***** Provided data *****

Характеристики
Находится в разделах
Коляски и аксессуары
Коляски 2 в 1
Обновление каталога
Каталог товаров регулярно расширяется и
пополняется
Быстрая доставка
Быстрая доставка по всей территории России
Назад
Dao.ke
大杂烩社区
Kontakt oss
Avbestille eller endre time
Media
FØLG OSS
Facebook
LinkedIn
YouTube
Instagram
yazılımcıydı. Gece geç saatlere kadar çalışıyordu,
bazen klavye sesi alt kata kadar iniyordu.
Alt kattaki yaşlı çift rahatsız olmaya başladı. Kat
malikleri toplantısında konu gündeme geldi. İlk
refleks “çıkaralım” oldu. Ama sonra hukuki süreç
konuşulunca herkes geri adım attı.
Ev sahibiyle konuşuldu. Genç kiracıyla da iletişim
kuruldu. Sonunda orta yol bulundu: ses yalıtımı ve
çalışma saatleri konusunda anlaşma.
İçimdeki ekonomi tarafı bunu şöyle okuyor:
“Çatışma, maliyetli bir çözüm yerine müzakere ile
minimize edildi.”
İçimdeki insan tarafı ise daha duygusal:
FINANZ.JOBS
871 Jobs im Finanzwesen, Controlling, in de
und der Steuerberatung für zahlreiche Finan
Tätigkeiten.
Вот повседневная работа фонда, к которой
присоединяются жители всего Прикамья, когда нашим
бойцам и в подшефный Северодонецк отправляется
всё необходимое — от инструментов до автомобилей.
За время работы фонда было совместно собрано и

*****

● Activity: Which lines of the data above contain "доставка"? Copy each one.

● Worked solution:
Быстрая доставка
Быстрая доставка по всей территории России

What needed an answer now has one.